Thats about 10 years time, first DVDs were around 1997 and widescreen tvs were not the norm until around 2006 which by then Blurays were a thing. I know they existed but I wouldn't imagine going to someone's house in 2004 and find a widescreen tv. Anyone here had widescreen tv prior to 2006?
Ziggy587 wrote:My last main DVD player (late model) would always stretch 4:3 to 16:9. There was a button on the remote that would cycle stretching options. I would set it to proper 4:3, but it wouldn't remember this setting after shutting the player off. It was all around a shitty DVD player (loud, took long to load, etc). I replaced this player last month with a used (circa 2007)
5-disc DVD changer with HDMI output. They just don't make DVD players like they used to.
I never understood why BD players were slow, if anything shouldn't they be faster? Are the newer ones today faster?
I am too scared to buy anything with optical media used, I have fears of failing drives since the PSX days.
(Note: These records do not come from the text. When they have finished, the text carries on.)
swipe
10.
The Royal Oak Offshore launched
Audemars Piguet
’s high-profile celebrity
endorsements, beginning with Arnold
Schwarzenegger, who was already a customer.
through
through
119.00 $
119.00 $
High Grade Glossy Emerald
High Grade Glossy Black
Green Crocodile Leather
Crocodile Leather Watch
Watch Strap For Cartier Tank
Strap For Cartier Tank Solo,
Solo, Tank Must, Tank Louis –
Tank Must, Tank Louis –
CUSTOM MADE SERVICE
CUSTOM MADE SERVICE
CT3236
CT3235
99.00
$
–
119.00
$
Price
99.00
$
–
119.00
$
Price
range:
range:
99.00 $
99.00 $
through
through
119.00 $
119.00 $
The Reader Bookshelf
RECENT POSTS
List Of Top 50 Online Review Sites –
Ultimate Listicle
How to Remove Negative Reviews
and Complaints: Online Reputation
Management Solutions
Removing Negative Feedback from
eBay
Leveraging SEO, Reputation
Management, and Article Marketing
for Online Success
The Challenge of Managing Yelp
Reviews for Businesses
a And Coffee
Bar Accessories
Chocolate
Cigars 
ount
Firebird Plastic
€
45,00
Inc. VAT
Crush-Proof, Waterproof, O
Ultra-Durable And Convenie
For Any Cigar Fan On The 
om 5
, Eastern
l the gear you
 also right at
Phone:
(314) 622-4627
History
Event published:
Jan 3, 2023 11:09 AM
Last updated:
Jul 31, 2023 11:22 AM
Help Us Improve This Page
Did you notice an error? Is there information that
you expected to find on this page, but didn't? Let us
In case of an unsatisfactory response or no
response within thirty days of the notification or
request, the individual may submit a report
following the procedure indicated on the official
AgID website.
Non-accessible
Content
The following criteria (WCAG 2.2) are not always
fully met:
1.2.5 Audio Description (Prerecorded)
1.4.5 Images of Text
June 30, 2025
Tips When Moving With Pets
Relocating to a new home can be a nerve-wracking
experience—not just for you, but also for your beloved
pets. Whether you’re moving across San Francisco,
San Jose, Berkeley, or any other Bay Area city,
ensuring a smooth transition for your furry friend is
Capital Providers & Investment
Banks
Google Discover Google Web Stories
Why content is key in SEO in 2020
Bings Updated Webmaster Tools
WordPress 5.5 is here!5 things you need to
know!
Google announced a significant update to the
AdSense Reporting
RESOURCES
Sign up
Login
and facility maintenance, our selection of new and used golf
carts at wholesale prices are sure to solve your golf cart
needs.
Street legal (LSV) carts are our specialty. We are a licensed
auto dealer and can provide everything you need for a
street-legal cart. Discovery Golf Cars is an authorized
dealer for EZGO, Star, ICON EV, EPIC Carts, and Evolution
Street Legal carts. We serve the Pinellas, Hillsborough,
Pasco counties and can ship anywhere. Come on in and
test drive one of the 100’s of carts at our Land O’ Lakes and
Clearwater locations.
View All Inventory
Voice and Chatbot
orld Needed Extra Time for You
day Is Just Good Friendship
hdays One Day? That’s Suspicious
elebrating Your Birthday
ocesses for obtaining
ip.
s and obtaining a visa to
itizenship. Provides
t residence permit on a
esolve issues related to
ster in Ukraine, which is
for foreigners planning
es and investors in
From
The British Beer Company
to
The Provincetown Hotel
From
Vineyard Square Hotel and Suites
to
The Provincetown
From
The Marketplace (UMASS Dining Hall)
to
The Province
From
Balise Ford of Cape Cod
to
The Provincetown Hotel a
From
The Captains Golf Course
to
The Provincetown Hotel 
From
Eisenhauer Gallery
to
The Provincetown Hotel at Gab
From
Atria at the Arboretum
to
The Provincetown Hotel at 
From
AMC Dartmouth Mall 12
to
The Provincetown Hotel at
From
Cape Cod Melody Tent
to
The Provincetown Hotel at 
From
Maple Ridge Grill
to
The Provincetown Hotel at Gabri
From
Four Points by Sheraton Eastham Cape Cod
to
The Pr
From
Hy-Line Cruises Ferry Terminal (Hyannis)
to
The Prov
Not sure how much these things can handle. I looked the site you bought from, thought I buy the suggest Panasonic BD player...nope! $500
Anapan wrote:Rip it to MP4 or MKV with Handbrake, load it onto a thumbdrive and play it using the PS4 Media Player. By default Handbrake will crop black borders and deinterlace to progressive.
This is a great tip, but I like to watch the DVD itself, kind of like the difference between playing retro games on original hardware or emulation. Otherwise I would have bought the digital copy in the first place. I also find films on disc have more vibrant picture and digital copies more dull(those compressions must be coming from somewhere), then again maybe I am wrong I am just eye balling it. I watched a Evolution on DVD and although its SD I was impressed with the picture quality.
Will keep in mind for the future once optical media players start disappearing.
Jagosaurus wrote:I've had 2 DVDs over the years (10 Things I Hate About You & Boondock Saints) that would show up this way on certain players. I'd have to zoom in on the TV settings. In other players, they'd be displayed in proper widescreen. It's like the media & the playback device weren't shaking hands correctly. Odd. Try a different player.
If no go, it's as Ziggy said. I had several VHS tapes in that hard coded letterbox widescreen.
I will try another player. My Samsung TV has Zoom option but really it only moves the picture up or down or stretches it downwards. Maybe if I use composite it actually zooms, maybe HDMI is defaulted to 16:9.